START INPUT MATERIAL
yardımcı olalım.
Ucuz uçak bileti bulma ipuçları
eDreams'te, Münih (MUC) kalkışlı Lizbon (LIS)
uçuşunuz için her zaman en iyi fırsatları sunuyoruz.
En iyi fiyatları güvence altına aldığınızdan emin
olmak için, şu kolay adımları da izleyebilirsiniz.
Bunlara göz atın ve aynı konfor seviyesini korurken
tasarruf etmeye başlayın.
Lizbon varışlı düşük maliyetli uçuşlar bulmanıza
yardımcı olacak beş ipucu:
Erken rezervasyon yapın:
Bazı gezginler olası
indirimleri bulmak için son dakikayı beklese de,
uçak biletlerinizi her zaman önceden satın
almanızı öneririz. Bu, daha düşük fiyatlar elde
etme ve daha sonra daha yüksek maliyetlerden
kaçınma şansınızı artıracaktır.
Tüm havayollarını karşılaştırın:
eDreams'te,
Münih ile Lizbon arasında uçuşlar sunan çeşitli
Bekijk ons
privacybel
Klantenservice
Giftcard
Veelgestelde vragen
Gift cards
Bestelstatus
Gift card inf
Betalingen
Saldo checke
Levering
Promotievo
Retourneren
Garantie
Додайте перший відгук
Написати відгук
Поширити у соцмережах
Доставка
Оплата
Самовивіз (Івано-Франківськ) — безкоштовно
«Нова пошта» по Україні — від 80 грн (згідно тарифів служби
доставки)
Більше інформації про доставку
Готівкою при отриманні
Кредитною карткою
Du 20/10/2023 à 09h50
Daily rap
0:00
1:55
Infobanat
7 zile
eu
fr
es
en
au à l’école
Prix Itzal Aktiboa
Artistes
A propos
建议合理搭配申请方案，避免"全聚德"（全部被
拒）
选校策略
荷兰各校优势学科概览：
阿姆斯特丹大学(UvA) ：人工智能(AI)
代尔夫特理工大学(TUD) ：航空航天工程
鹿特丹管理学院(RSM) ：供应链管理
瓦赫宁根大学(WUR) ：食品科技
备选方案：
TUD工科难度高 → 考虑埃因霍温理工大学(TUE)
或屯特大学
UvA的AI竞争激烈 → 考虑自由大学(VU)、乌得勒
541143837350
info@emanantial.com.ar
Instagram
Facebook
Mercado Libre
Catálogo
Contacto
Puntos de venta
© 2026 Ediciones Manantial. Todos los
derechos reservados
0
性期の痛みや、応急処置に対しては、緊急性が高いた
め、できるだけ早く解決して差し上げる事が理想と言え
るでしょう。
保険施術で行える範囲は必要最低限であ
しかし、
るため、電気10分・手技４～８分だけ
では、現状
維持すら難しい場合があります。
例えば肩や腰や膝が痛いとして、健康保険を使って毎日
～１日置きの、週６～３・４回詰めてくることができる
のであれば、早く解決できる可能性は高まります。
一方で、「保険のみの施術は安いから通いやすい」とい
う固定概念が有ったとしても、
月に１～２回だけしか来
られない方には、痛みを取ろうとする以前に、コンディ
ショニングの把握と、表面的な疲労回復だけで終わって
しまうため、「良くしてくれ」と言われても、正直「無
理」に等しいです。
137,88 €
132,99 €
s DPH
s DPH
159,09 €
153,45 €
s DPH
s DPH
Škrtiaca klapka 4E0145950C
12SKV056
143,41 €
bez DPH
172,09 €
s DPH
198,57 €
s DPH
END INPUT MATERIAL
START INPUT MATERIAL
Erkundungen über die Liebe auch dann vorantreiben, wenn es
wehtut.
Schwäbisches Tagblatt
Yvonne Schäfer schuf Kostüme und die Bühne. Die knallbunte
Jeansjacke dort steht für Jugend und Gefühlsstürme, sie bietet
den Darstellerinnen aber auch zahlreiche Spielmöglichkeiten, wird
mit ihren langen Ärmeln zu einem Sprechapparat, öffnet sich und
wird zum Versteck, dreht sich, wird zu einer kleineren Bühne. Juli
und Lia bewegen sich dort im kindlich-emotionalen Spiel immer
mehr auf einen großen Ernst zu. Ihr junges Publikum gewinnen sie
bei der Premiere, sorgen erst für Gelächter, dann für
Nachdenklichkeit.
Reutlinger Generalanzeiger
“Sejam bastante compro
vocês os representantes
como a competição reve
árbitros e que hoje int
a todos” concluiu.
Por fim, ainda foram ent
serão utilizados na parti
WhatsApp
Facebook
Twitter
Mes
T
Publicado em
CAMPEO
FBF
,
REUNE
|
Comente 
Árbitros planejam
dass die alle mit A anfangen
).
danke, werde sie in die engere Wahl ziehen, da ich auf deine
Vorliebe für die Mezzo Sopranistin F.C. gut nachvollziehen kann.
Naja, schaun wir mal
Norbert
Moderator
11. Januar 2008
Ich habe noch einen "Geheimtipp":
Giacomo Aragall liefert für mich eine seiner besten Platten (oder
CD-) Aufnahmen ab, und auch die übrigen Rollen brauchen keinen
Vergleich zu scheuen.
END INPUT MATERIAL
- [REQUIREMENT]
Wherever the word "uçuşlar" appears in the entries above, copy that line.

- [WRITTEN SOLUTION]
Lizbon varışlı düşük maliyetli uçuşlar bulmanıza
Münih ile Lizbon arasında uçuşlar sunan çeşitli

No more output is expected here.